> **Given entries**
● ● ● ● ●
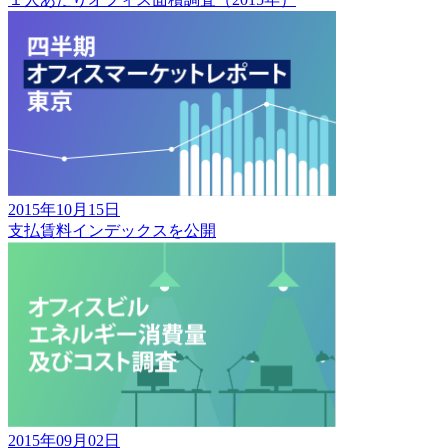
2015年10月15日
支払賃料インデックスを公開
2015年09月02日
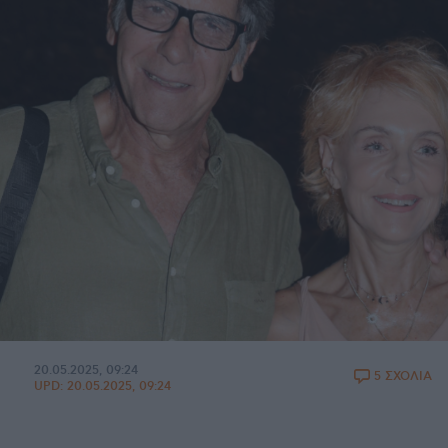
20.05.2025, 09:24
5 ΣΧΟΛΙΑ
UPD:
20.05.2025, 09:24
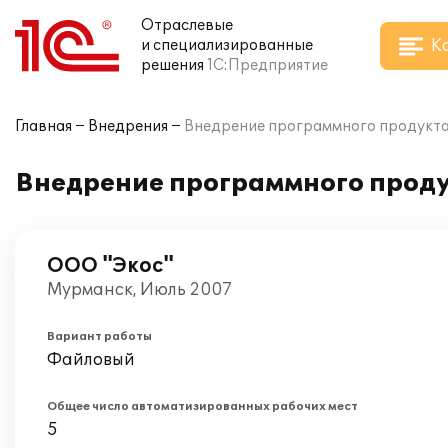
Отраслевые
К
и специализированные
решения
1С:Предприятие
Главная
Внедрения
Внедрение программного продукта 
Внедрение программного продук
ООО "Экос"
Мурманск, Июль 2007
Вариант работы
Файловый
Общее число автоматизированных рабочих мест
5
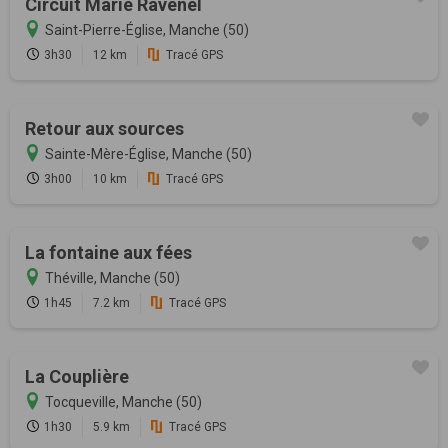
Circuit Marie Ravenel
Saint-Pierre-Église, Manche (50)
3h30
12 km
Tracé GPS
Retour aux sources
Sainte-Mère-Église, Manche (50)
3h00
10 km
Tracé GPS
La fontaine aux fées
Théville, Manche (50)
1h45
7.2 km
Tracé GPS
La Couplière
Tocqueville, Manche (50)
1h30
5.9 km
Tracé GPS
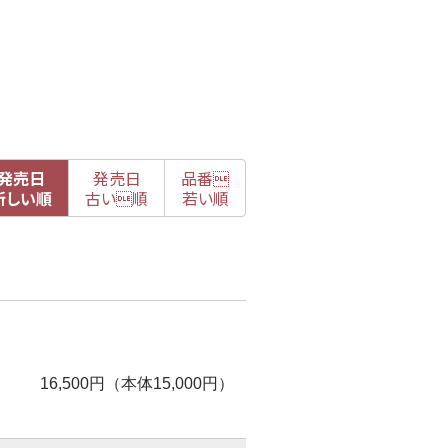
発売日
発売日
品番

新
しい順
古
い順
若い順
16,500円（本体15,000円）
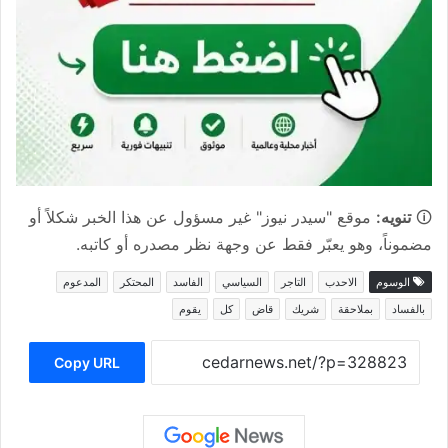
🛈
تنويه:
موقع "سيدر نيوز" غير مسؤول عن هذا الخبر شكلاً أو
مضموناً، وهو يعبّر فقط عن وجهة نظر مصدره أو كاتبه.
الوسوم
الاحدب
التاجر
السياسي
الفاسد
المحتكر
المدعوم
بالفساد
بملاحقة
شريك
قاض
كل
يقوم
Copy URL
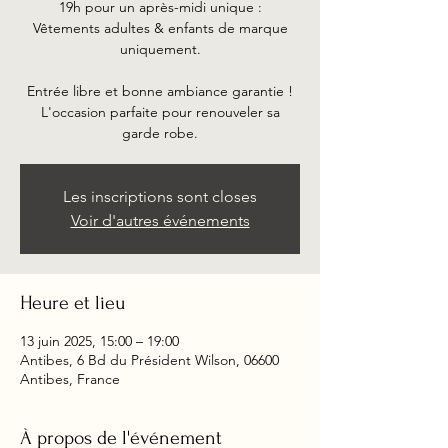
19h pour un après-midi unique :
Vêtements adultes & enfants de marque
uniquement.
Entrée libre et bonne ambiance garantie !
L'occasion parfaite pour renouveler sa
garde robe.
Les inscriptions sont closes
Voir d'autres événements
Heure et lieu
13 juin 2025, 15:00 – 19:00
Antibes, 6 Bd du Président Wilson, 06600
Antibes, France
À propos de l'événement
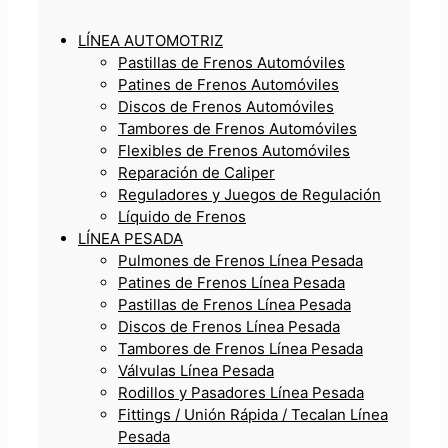
LÍNEA AUTOMOTRIZ
Pastillas de Frenos Automóviles
Patines de Frenos Automóviles
Discos de Frenos Automóviles
Tambores de Frenos Automóviles
Flexibles de Frenos Automóviles
Reparación de Caliper
Reguladores y Juegos de Regulación
Líquido de Frenos
LÍNEA PESADA
Pulmones de Frenos Línea Pesada
Patines de Frenos Línea Pesada
Pastillas de Frenos Línea Pesada
Discos de Frenos Línea Pesada
Tambores de Frenos Línea Pesada
Válvulas Línea Pesada
Rodillos y Pasadores Línea Pesada
Fittings / Unión Rápida / Tecalan Línea
Pesada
● ● ● ● ●
> **Directions**
Repeat the records above exactly. No pictures go into the repeat.

> **The answer**
2015年10月15日
支払賃料インデックスを公開
2015年09月02日
20.05.2025, 09:24
5 ΣΧΟΛΙΑ
UPD:
20.05.2025, 09:24
Отраслевые
К
и специализированные
решения
1С:Предприятие
Главная
Внедрения
Внедрение программного продукта 
Внедрение программного продук
ООО "Экос"
Мурманск, Июль 2007
Вариант работы
Файловый
Общее число автоматизированных рабочих мест
5
Circuit Marie Ravenel
Saint-Pierre-Église, Manche (50)
3h30
12 km
Tracé GPS
Retour aux sources
Sainte-Mère-Église, Manche (50)
3h00
10 km
Tracé GPS
La fontaine aux fées
Théville, Manche (50)
1h45
7.2 km
Tracé GPS
La Couplière
Tocqueville, Manche (50)
1h30
5.9 km
Tracé GPS
発売日
発売日
品番

新
しい順
古
い順
若い順
16,500円（本体15,000円）
🛈
تنويه:
موقع "سيدر نيوز" غير مسؤول عن هذا الخبر شكلاً أو
مضموناً، وهو يعبّر فقط عن وجهة نظر مصدره أو كاتبه.
الوسوم
الاحدب
التاجر
السياسي
الفاسد
المحتكر
المدعوم
بالفساد
بملاحقة
شريك
قاض
كل
يقوم
Copy URL
19h pour un après-midi unique :
Vêtements adultes & enfants de marque
uniquement.
Entrée libre et bonne ambiance garantie !
L'occasion parfaite pour renouveler sa
garde robe.
Les inscriptions sont closes
Voir d'autres événements
Heure et lieu
13 juin 2025, 15:00 – 19:00
Antibes, 6 Bd du Président Wilson, 06600
Antibes, France
À propos de l'événement
LÍNEA AUTOMOTRIZ
Pastillas de Frenos Automóviles
Patines de Frenos Automóviles
Discos de Frenos Automóviles
Tambores de Frenos Automóviles
Flexibles de Frenos Automóviles
Reparación de Caliper
Reguladores y Juegos de Regulación
Líquido de Frenos
LÍNEA PESADA
Pulmones de Frenos Línea Pesada
Patines de Frenos Línea Pesada
Pastillas de Frenos Línea Pesada
Discos de Frenos Línea Pesada
Tambores de Frenos Línea Pesada
Válvulas Línea Pesada
Rodillos y Pasadores Línea Pesada
Fittings / Unión Rápida / Tecalan Línea
Pesada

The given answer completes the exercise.